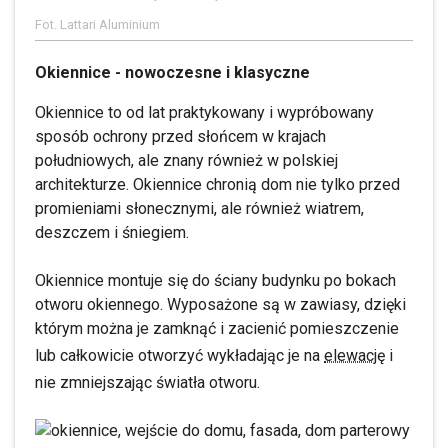
Fot. Lattari Aluminium
Okiennice - nowoczesne i klasyczne
Okiennice to od lat praktykowany i wypróbowany
sposób ochrony przed słońcem w krajach
południowych, ale znany również w polskiej
architekturze. Okiennice chronią dom nie tylko przed
promieniami słonecznymi, ale również wiatrem,
deszczem i śniegiem.
Okiennice montuje się do ściany budynku po bokach
otworu okiennego. Wyposażone są w zawiasy, dzięki
którym można je zamknąć i zacienić pomieszczenie
lub całkowicie otworzyć wykładając je na
elewację
i
nie zmniejszając światła otworu.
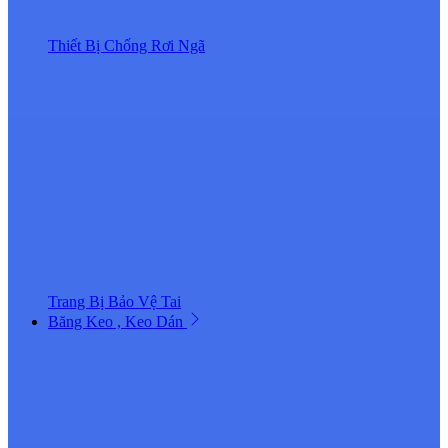
Thiết Bị Chống Rơi Ngã
Trang Bị Bảo Vệ Tai
Băng Keo , Keo Dán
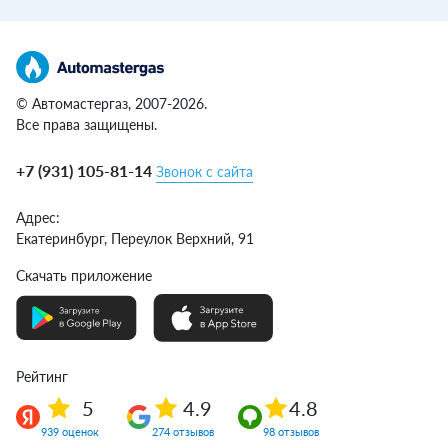
© Автомастергаз, 2007-2026.
Все права защищены.
+7 (931) 105-81-14
Звонок с сайта
Адрес:
Екатеринбург,
Переулок Верхний, 91
Скачать приложение
Рейтинг
5
4.9
4.8
939 оценок
274 отзывов
98 отзывов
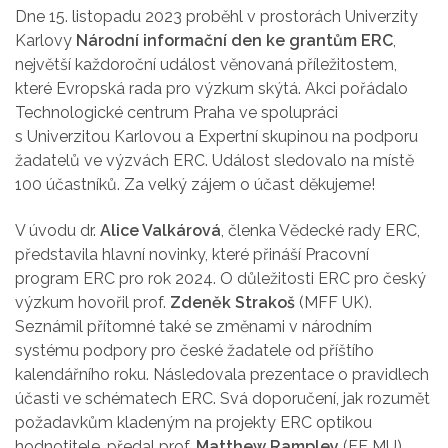
Dne 15. listopadu 2023 proběhl v prostorách Univerzity
Karlovy
Národní informační den ke grantům ERC
,
největší každoroční událost věnovaná příležitostem,
které Evropská rada pro výzkum skýtá. Akci pořádalo
Technologické centrum Praha ve spolupráci
s Univerzitou Karlovou a Expertní skupinou na podporu
žadatelů ve výzvách ERC. Událost sledovalo na místě
100 účastníků. Za velký zájem o účast děkujeme!
V úvodu dr.
Alice Valkárová
, členka Vědecké rady ERC,
představila hlavní novinky, které přináší Pracovní
program ERC pro rok 2024. O důležitosti ERC pro český
výzkum hovořil prof.
Zdeněk Strakoš
(MFF UK).
Seznámil přítomné také se změnami v národním
systému podpory pro české žadatele od příštího
kalendářního roku. Následovala prezentace o pravidlech
účasti ve schématech ERC. Svá doporučení, jak rozumět
požadavkům kladeným na projekty ERC optikou
hodnotitele, předal prof.
Matthew Rampley
(FF MU).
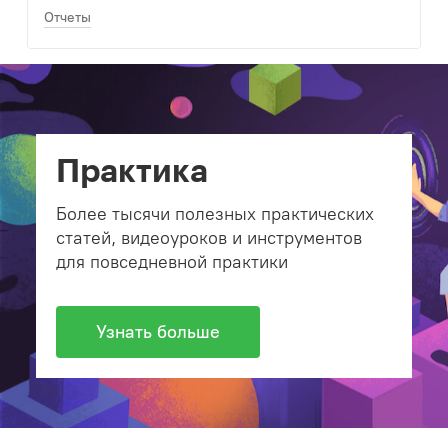
Отчеты
Практика
Более тысячи полезных практических
статей, видеоуроков и инструментов
для повседневной практики
Узнать больше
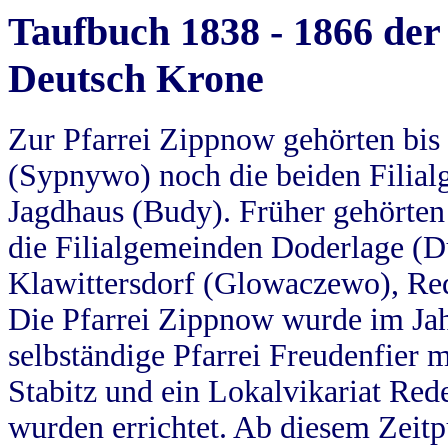
Taufbuch 1838 - 1866 der
Deutsch Krone
Zur Pfarrei Zippnow gehörten bi
(Sypnywo) noch die beiden Filial
Jagdhaus (Budy). Früher gehörten 
die Filialgemeinden Doderlage (D
Klawittersdorf (Glowaczewo), Red
Die Pfarrei Zippnow wurde im Jah
selbständige Pfarrei Freudenfier m
Stabitz und ein Lokalvikariat Red
wurden errichtet. Ab diesem Zeitp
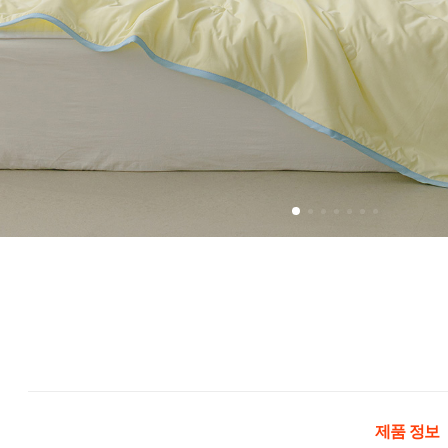
제품 정보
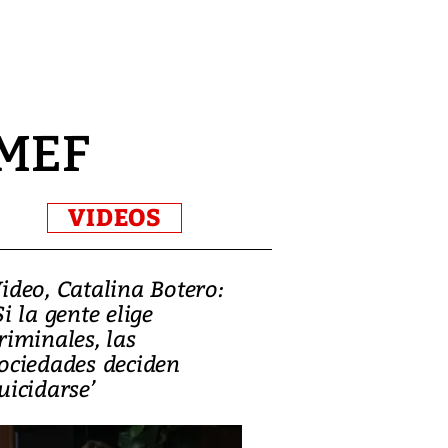
 MEF
VIDEOS
ideo, Catalina Botero:
Video: Lula la
Si la gente elige
candidatura 
riminales, las
promesas de i
ociedades deciden
en defensa, ed
uicidarse’
tierras raras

About this exercise:
Apart from the pictures, write every entry out again exactly.

Result of this exercise:
Fot. Lattari Aluminium
Okiennice - nowoczesne i klasyczne
Okiennice to od lat praktykowany i wypróbowany
sposób ochrony przed słońcem w krajach
południowych, ale znany również w polskiej
architekturze. Okiennice chronią dom nie tylko przed
promieniami słonecznymi, ale również wiatrem,
deszczem i śniegiem.
Okiennice montuje się do ściany budynku po bokach
otworu okiennego. Wyposażone są w zawiasy, dzięki
którym można je zamknąć i zacienić pomieszczenie
lub całkowicie otworzyć wykładając je na
elewację
i
nie zmniejszając światła otworu.
Thiết Bị Chống Rơi Ngã
Trang Bị Bảo Vệ Tai
Băng Keo , Keo Dán
© Автомастергаз, 2007-2026.
Все права защищены.
+7 (931) 105-81-14
Звонок с сайта
Адрес:
Екатеринбург,
Переулок Верхний, 91
Скачать приложение
Рейтинг
5
4.9
4.8
939 оценок
274 отзывов
98 отзывов
Dne 15. listopadu 2023 proběhl v prostorách Univerzity
Karlovy
Národní informační den ke grantům ERC
,
největší každoroční událost věnovaná příležitostem,
které Evropská rada pro výzkum skýtá. Akci pořádalo
Technologické centrum Praha ve spolupráci
s Univerzitou Karlovou a Expertní skupinou na podporu
žadatelů ve výzvách ERC. Událost sledovalo na místě
100 účastníků. Za velký zájem o účast děkujeme!
V úvodu dr.
Alice Valkárová
, členka Vědecké rady ERC,
představila hlavní novinky, které přináší Pracovní
program ERC pro rok 2024. O důležitosti ERC pro český
výzkum hovořil prof.
Zdeněk Strakoš
(MFF UK).
Seznámil přítomné také se změnami v národním
systému podpory pro české žadatele od příštího
kalendářního roku. Následovala prezentace o pravidlech
účasti ve schématech ERC. Svá doporučení, jak rozumět
požadavkům kladeným na projekty ERC optikou
hodnotitele, předal prof.
Matthew Rampley
(FF MU).
Отчеты
Практика
Более тысячи полезных практических
статей, видеоуроков и инструментов
для повседневной практики
Узнать больше
Taufbuch 1838 - 1866 der
Deutsch Krone
Zur Pfarrei Zippnow gehörten bi
(Sypnywo) noch die beiden Filial
Jagdhaus (Budy). Früher gehörten 
die Filialgemeinden Doderlage (D
Klawittersdorf (Glowaczewo), Red
Die Pfarrei Zippnow wurde im Jah
selbständige Pfarrei Freudenfier m
Stabitz und ein Lokalvikariat Red
wurden errichtet. Ab diesem Zeitp
제품 정보
 MEF
VIDEOS
ideo, Catalina Botero:
Video: Lula la
Si la gente elige
candidatura 
riminales, las
promesas de i
ociedades deciden
en defensa, ed
uicidarse’
tierras raras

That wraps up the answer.